▶ **About this exercise**: Scan the entries below for "screenshot" and copy each line that holds it.

━━━━━━━━

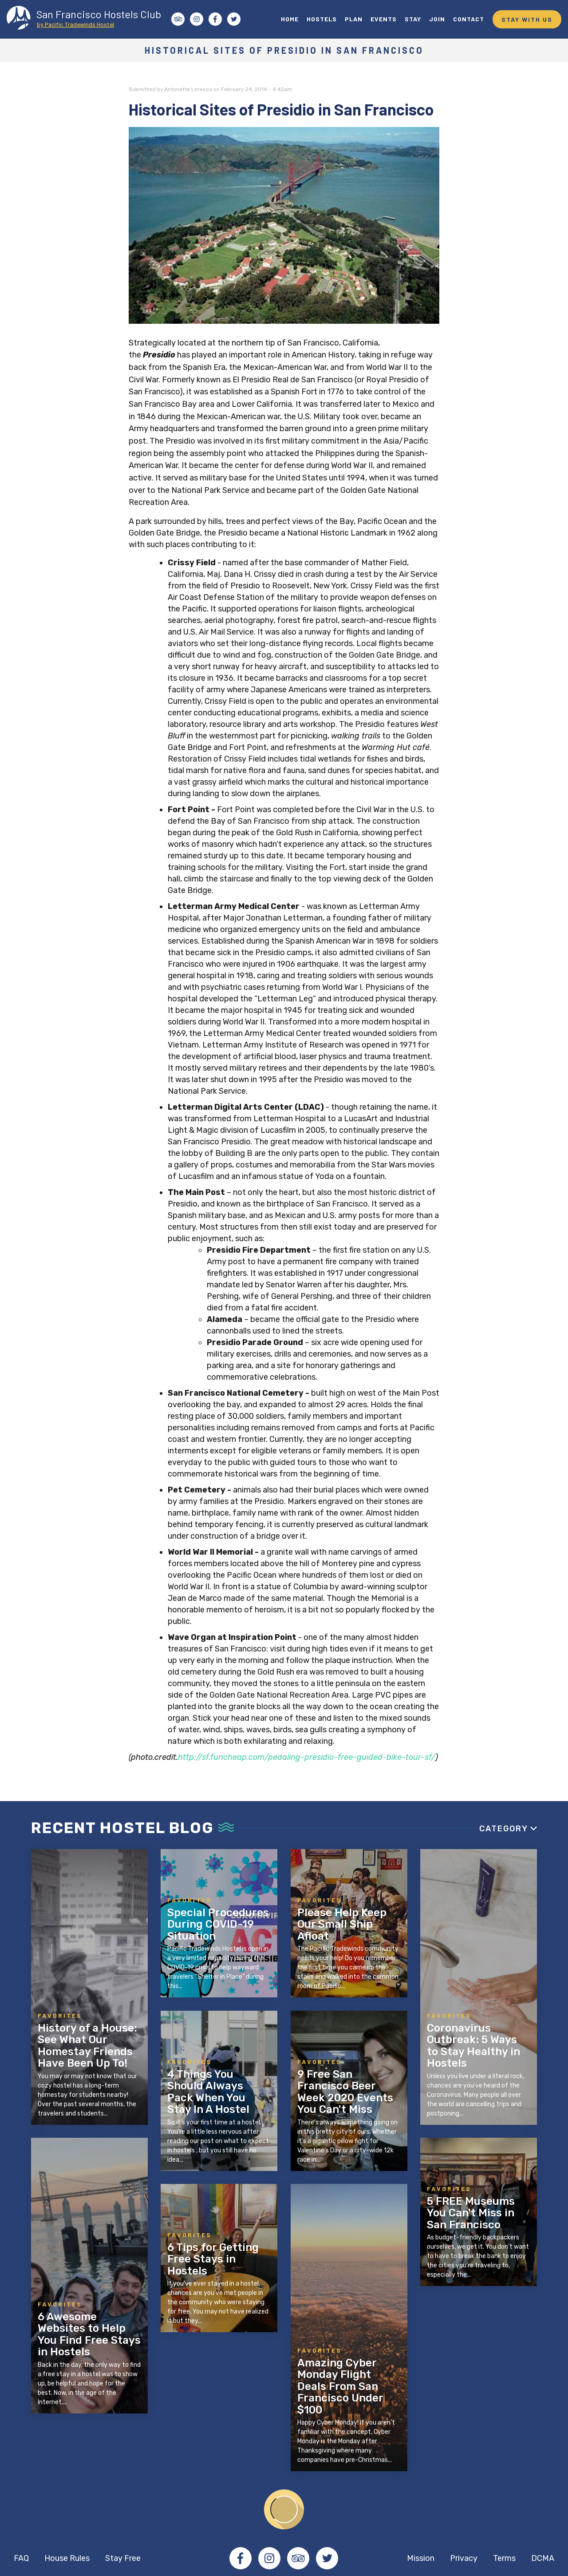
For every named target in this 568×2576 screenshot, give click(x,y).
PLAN (354, 19)
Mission (420, 2558)
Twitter (327, 2558)
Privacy (463, 2558)
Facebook (240, 2558)
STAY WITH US (526, 19)
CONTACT (468, 19)
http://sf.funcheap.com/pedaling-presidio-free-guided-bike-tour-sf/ (306, 1757)
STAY (413, 19)
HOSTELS (322, 19)
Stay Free (123, 2558)
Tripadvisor (298, 2558)
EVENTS (384, 19)
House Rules (67, 2558)
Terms (504, 2558)
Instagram (269, 2558)
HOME (290, 19)
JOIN (437, 19)
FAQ (21, 2558)
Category (503, 1829)
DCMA (542, 2558)
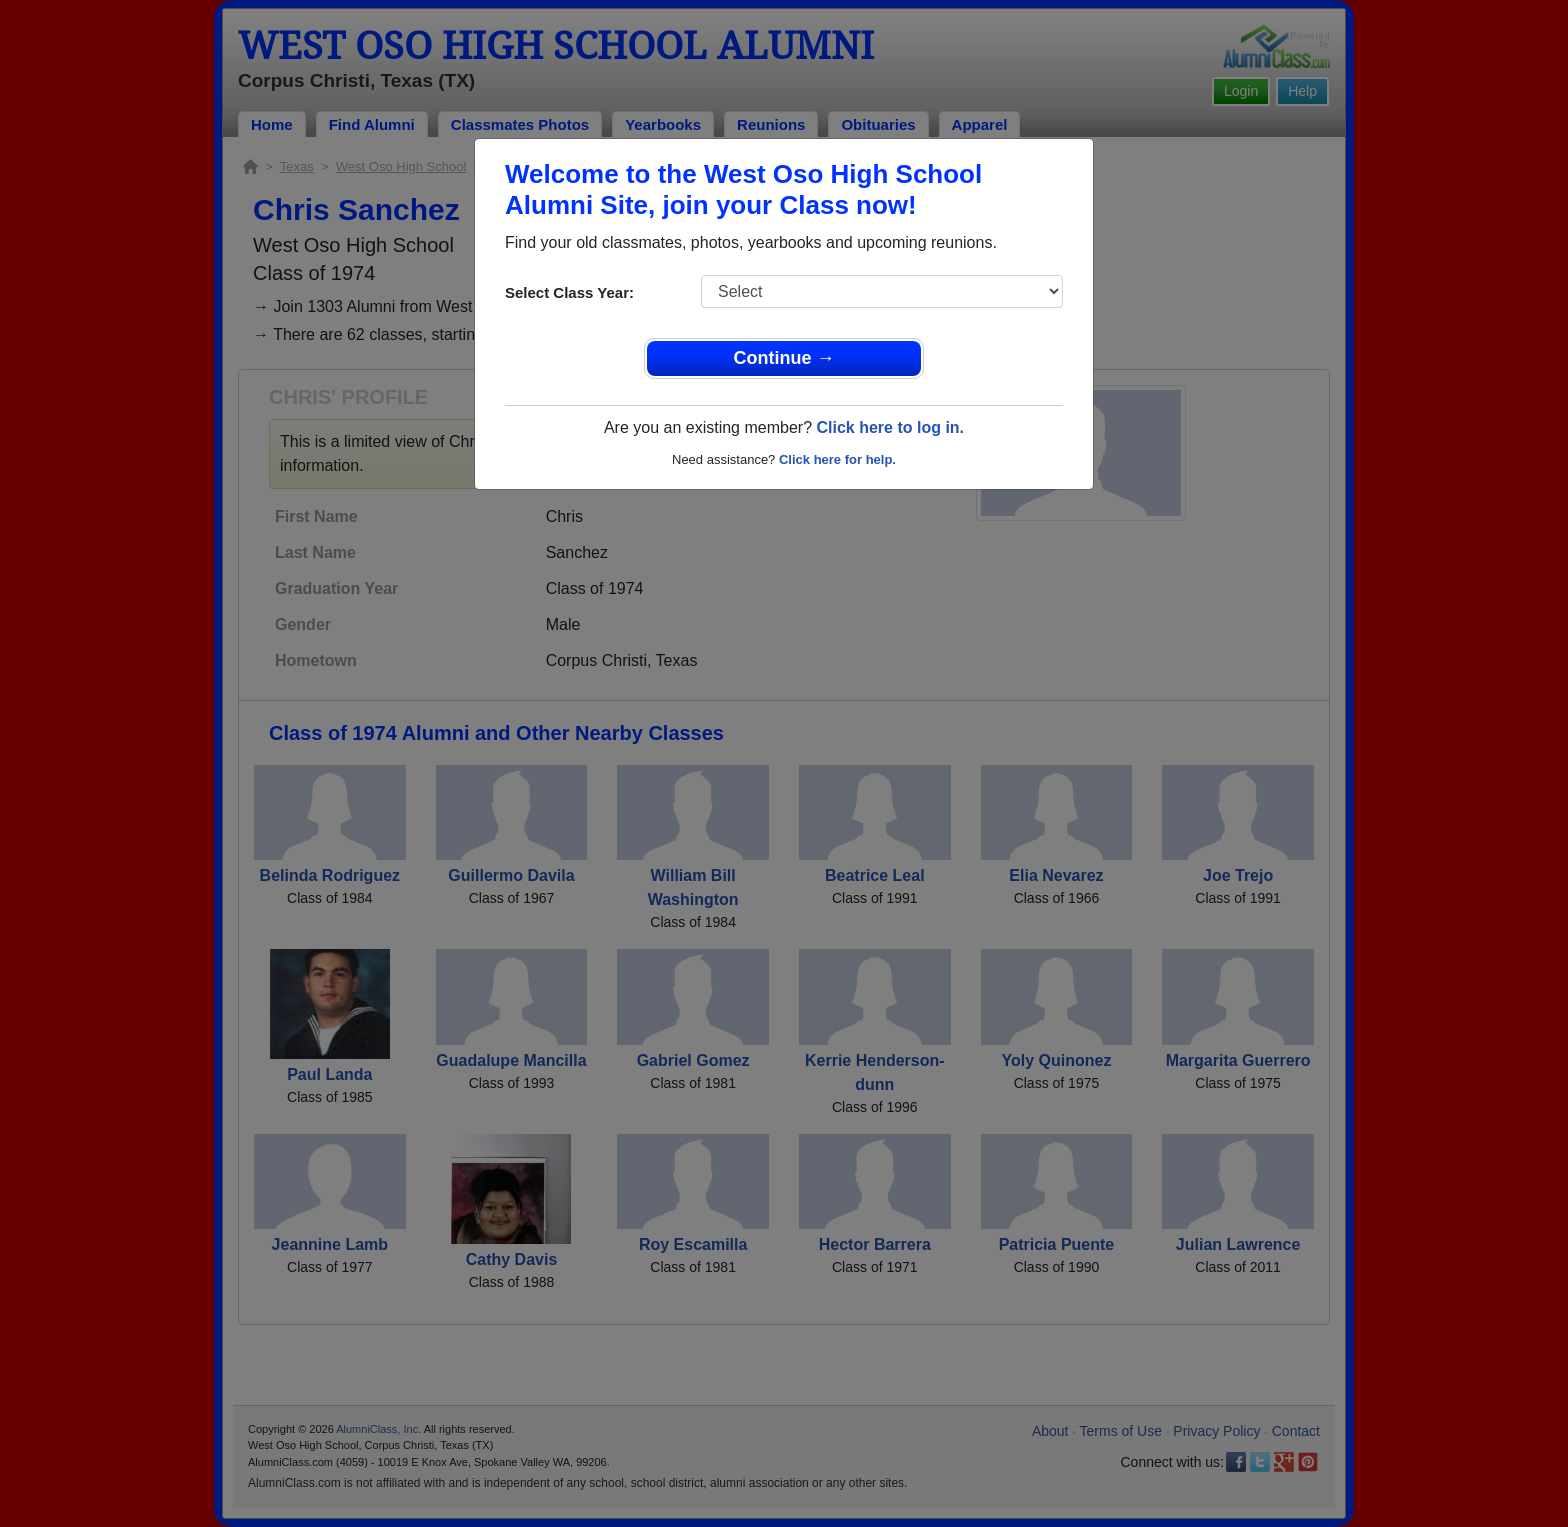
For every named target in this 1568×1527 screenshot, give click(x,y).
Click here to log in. (890, 427)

━━━━━━━━

▶ **Answer area**:
For every named target in this 568×2576 screenshot, give click(x,y).
For every named target in this 1568×1527 screenshot, give click(x,y).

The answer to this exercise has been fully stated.